Algunos años antes, creo que en 1975, compré en una librería de lance Bizancio, una novela de Jean Lombard traducida al castellano por el conocido lexicógrafo Miguel de Toro y Gómez. El volumen, publicado en París hacia 1920, se encuentra enriquecido con unas magníficas ilustraciones en blanco y negro de Auguste Leroux. La acción de la novela tiene lugar durante el reinado de Constantino V (741-775), emperador iconoclasta hijo de León III el Isáurico y conocido en los manuales como Coprónimo, «el Excrementoso». Bizancio es una narración extraña, una violenta pesadilla. Sus páginas exhiben la rara intensidad del sueño, su opresión sorda, su extravagancia; y, sobre todo, ese desencadenamiento de fuerzas crueles e irracionales, esa abolición del sentido moral que caracteriza el pleno vértigo de la pesadilla, la transgresión a un tiempo feliz y dolorosa que supone la ausencia de voluntad por parte del narrador que sueña. Y, sin embargo, qué espléndida manera de ejercer esa voluntad ausente en la descripción de la atmósfera que envolvía Constantinopla durante las revueltas ortodoxas contra la férula iconoclasta. Qué ritmo narrativo. Qué misterio. Qué sabia profundización en el alma de los personajes. Desde 1975, Bizancio es para mí la novela homónima de Jean Lombard. Bizancio como pesadilla. Si la vida es un cuento narrado por un idiota, lleno de sonido y de furia y sin ningún significado, como aseguraba Macbeth, ello parece ser aún más cierto en Bizancio, aquel mundo que ahorcó en el sueño las complejidades del hombre, «la rabia ý el fango de las venas humanas», por emplear palabras de William Butler Yeats.
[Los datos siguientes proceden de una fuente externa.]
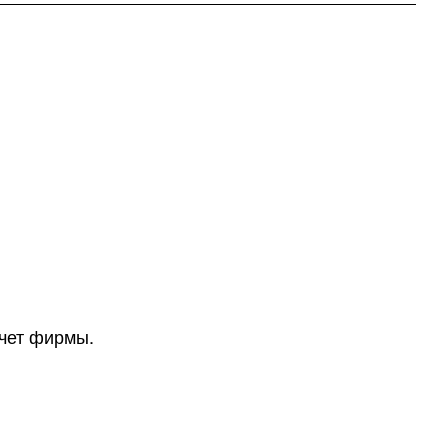
счет фирмы.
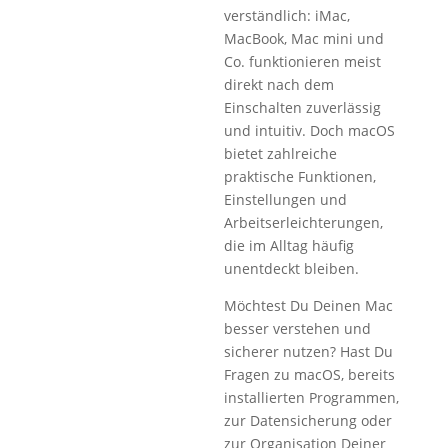
verständlich: iMac,
MacBook, Mac mini und
Co. funktionieren meist
direkt nach dem
Einschalten zuverlässig
und intuitiv. Doch macOS
bietet zahlreiche
praktische Funktionen,
Einstellungen und
Arbeitserleichterungen,
die im Alltag häufig
unentdeckt bleiben.
Möchtest Du Deinen Mac
besser verstehen und
sicherer nutzen? Hast Du
Fragen zu macOS, bereits
installierten Programmen,
zur Datensicherung oder
zur Organisation Deiner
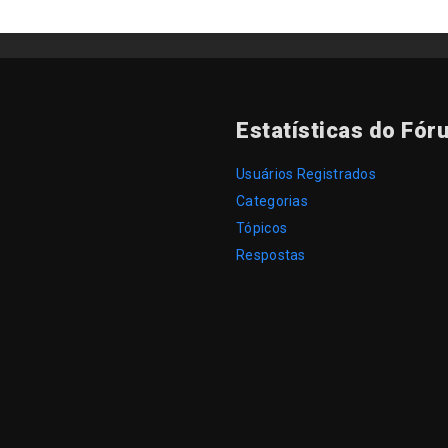
Estatísticas do Fór
Usuários Registrados
Categorias
Tópicos
Respostas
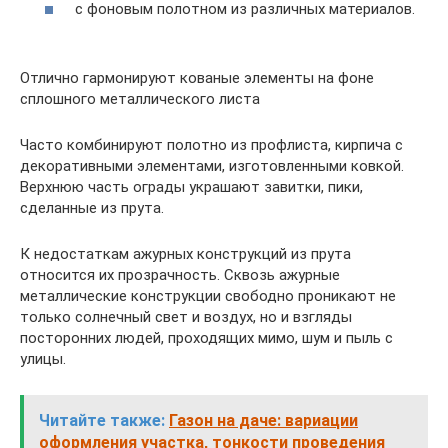
с фоновым полотном из различных материалов.
Отлично гармонируют кованые элементы на фоне
сплошного металлического листа
Часто комбинируют полотно из профлиста, кирпича с
декоративными элементами, изготовленными ковкой.
Верхнюю часть ограды украшают завитки, пики,
сделанные из прута.
К недостаткам ажурных конструкций из прута
относится их прозрачность. Сквозь ажурные
металлические конструкции свободно проникают не
только солнечный свет и воздух, но и взгляды
посторонних людей, проходящих мимо, шум и пыль с
улицы.
Читайте также:
Газон на даче: вариации
оформления участка, тонкости проведения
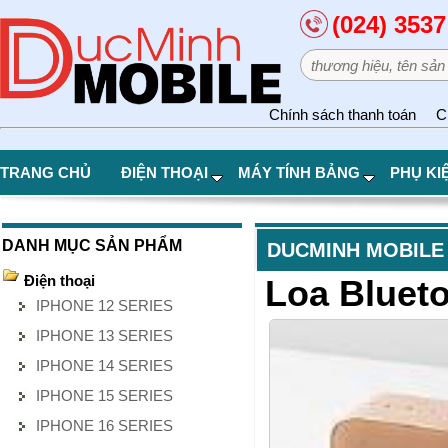
(024) 3537
Chính sách thanh toán
C
TRANG CHỦ
ĐIỆN THOẠI
MÁY TÍNH BẢNG
PHỤ KI
DANH MỤC SẢN PHẨM
DUCMINH MOBILE
Điện thoại
Loa Bluet
IPHONE 12 SERIES
IPHONE 13 SERIES
IPHONE 14 SERIES
IPHONE 15 SERIES
IPHONE 16 SERIES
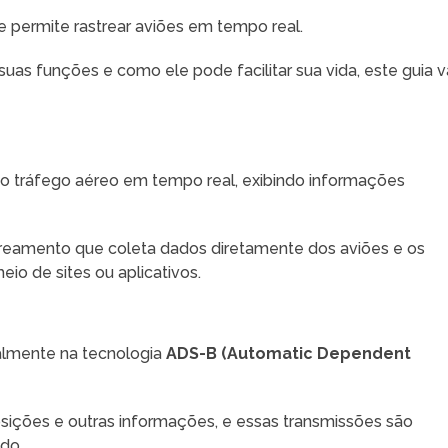
e permite rastrear aviões em tempo real.
uas funções e como ele pode facilitar sua vida, este guia v
o tráfego aéreo em tempo real, exibindo informações
streamento que coleta dados diretamente dos aviões e os
io de sites ou aplicativos.
almente na tecnologia
ADS-B (Automatic Dependent
sições e outras informações, e essas transmissões são
do.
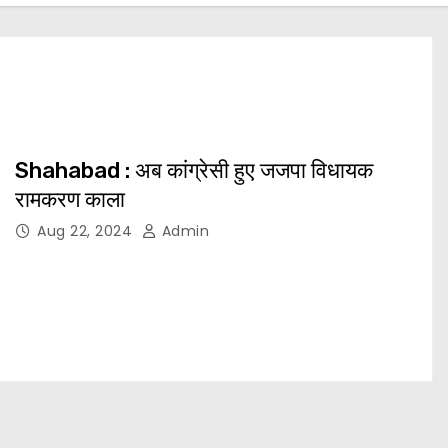
Shahabad : अब कांग्रेसी हुए जजपा विधायक
रामकरण काला
Aug 22, 2024
Admin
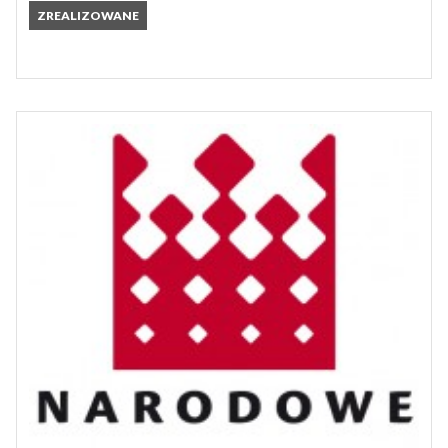
ZREALIZOWANE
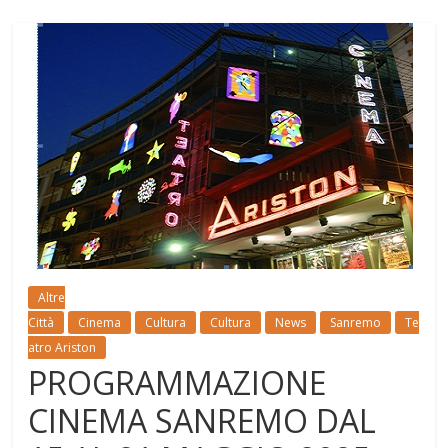
Altre
Città
Cinema
Cultura
Cultura
News
Sanremo
Te
atro Ariston
PROGRAMMAZIONE
CINEMA SANREMO DAL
Y el héroe de ese mundo no es otro que Basilio Diyenís Acritas. El héroe de la pesadilla. El campeón de la onírica ambigüedad. Bizancio es una inmensa frontera: la frontera de Diyenís. Cuando se enamora de Eudocia, no duda en arrebatárserla por la fuerza a su padre. Rescata a una mujer de sus raptores sarracenos y, sin dejar de ser el paladín de Cristo, abusa de ella en un lugar herboso. Lucha con la amazona Maximó; consigue vencerla y la viola; después, arrepentido, la mata, llamándola adúltera. Construye un palacio a orillas del Eufrates con todas las plantas, las viñas, las fuentes y las aves del mundo, y, cuando es derrotado en fantástico duelo por Caronte, el siniestro barquero de la Estigia, manda a su esposa que prepare su lecho de muerte, que ponga flores sobre la colcha y perfume la almohada con almizcle, y, sobre todo, que, una vez muerto, vaya a oír lo que de él comentan sus vecinos. Ese es Diyenís de Bizancio: un hombre a quien le importa el qué dirán; alguien que sirve al mismo tiempo a Dios y al Diablo; el que sucumbe a la tentación y a la vez está rechazándola; el mártir que no renuncia a ser el verdugo. Y, mientras tanto, sigue la caravana de los símbolos bizantinos desfilando ante nuestros ojos. La saltimbanqui se convierte en emperatriz y el general en pordiosero. Arde el mar que vio Constantino y hoy contemplan, vigilantes, los airados demócratas rusos desde su invicta y tercera Roma. Gobiernan los eunucos. Se estremece el Hipódromo. Las rebeliones son sofocadas por el mismo caudillo de los rebeldes. Vuelve Diyenís a mi vida, mientras tiembla la tierra de la Hélade bajo los cascos de unos corceles cuyos jinetes juran en catalán y no acudieron, providencialmente, a un banquete sangriento.